Jupyter-Notebooks

In the github repository <https://github.com/ravipurohit1991/lauetoolsnn/tree/main/lauetoolsnn/example_notebook_scripts> of the project example notebook scripts are included to build a neural network model for any crystal symmetry as described in this article. These notebook scripts aims to provide a general tutorial into the complete flow of LaueNN method.

  1. Generation of training dataset script: https://github.com/ravipurohit1991/lauetoolsnn/blob/main/lauetoolsnn/example_notebook_scripts/Step1_Generation_dataset_LaueNN.ipynb This notebook script provides information on how the output hkl class of the neural network is build given any crystallographic symmetry. Once defined, the simulated Laue patterns training dataset is generated and saved.
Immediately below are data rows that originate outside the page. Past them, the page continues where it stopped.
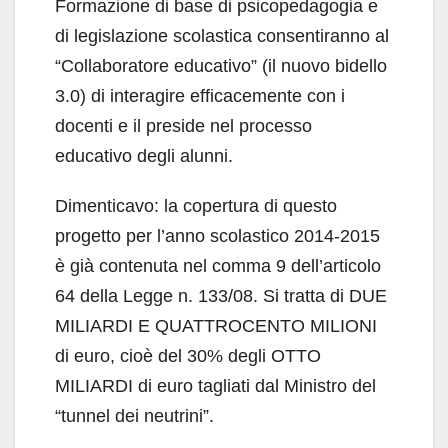
Formazione di base di psicopedagogia e
di legislazione scolastica consentiranno al
“Collaboratore educativo” (il nuovo bidello
3.0) di interagire efficacemente con i
docenti e il preside nel processo
educativo degli alunni.
Dimenticavo: la copertura di questo
progetto per l’anno scolastico 2014-2015
è già contenuta nel comma 9 dell’articolo
64 della Legge n. 133/08. Si tratta di DUE
MILIARDI E QUATTROCENTO MILIONI
di euro, cioè del 30% degli OTTO
MILIARDI di euro tagliati dal Ministro del
“tunnel dei neutrini”.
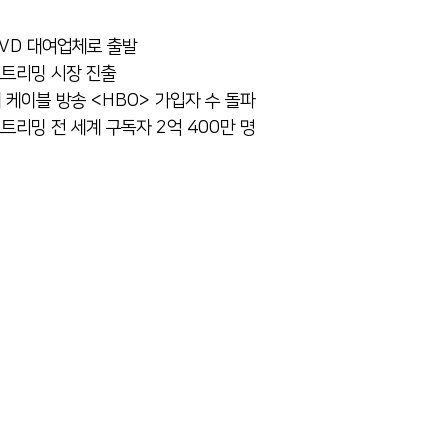
DVD 대여업체로 출발
스트리밍 시장 진출
대 케이블 방송 <HBO> 가입자 수 돌파
스트리밍 전 세계 구독자 2억 400만 명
  2. Step 2: Training a neural network: https://github.com/ravipurohit1991/lauetoolsnn/blob/main/lauetoolsnn/example_notebook_scripts/Step2_Training_LaueNN.ipynb This notebook give introduction to defining a neural network architecture. Since the input and output classes are already generated. It is possible to define another neural network architecture also, for example a 1D CNN model that takes in same input and output. Additionally another script is provided that helps the users to play with different hyper parameters of the model architecture to optimize it specifically for their case (Sub-step 2a: Optimize hyper parameters of neural network architecture: https://github.com/ravipurohit1991/lauetoolsnn/blob/main/lauetoolsnn/example_notebook_scripts/Step2a_Optimize_architecture_LaueNN.ipynb)
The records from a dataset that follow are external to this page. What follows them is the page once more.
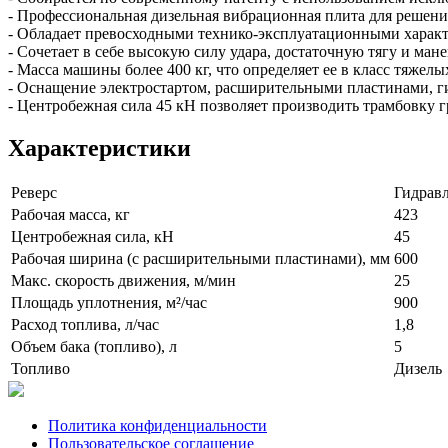
- Профессиональная дизельная вибрационная плита для решени
- Обладает превосходными технико-эксплуатационными харак
- Сочетает в себе высокую силу удара, достаточную тягу и ман
- Масса машины более 400 кг, что определяет ее в класс тяжел
- Оснащение электростартом, расширительными пластинами, г
- Центробежная сила 45 кН позволяет производить трамбовку 
Характеристики
Реверс
Гидрав
Рабочая масса, кг
423
Центробежная сила, кН
45
Рабочая ширина (с расширительными пластинами), мм
600
Макс. скорость движения, м/мин
25
Площадь уплотнения, м²/час
900
Расход топлива, л/час
1,8
Объем бака (топливо), л
5
Топливо
Дизель
Политика конфиденциальности
Пользовательское соглашение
  3. Step 3: verify the neural network prediction and indexation of Laue Patterns: https://github.com/ravipurohit1991/lauetoolsnn/blob/main/lauetoolsnn/example_notebook_scripts/Step3a_Generate_simulateLPforPrediction_LaueNN.ipynb This script describes the steps for predicting Laue spots hkl for a given input and also includes functions that reconstructs orientation matrix and indexes the crystal of the given dataset. A script to generate simulated Laue patterns for prediction is also provided. (Step 3a: Generation of simulated dataset for prediction: https://github.com/ravipurohit1991/lauetoolsnn/blob/main/lauetoolsnn/example_notebook_scripts/Step3_Prediction_LaueNN.ipynb) The scripts have default values that should allow any user to launch all the scripts in sequence to see the working flow of the method.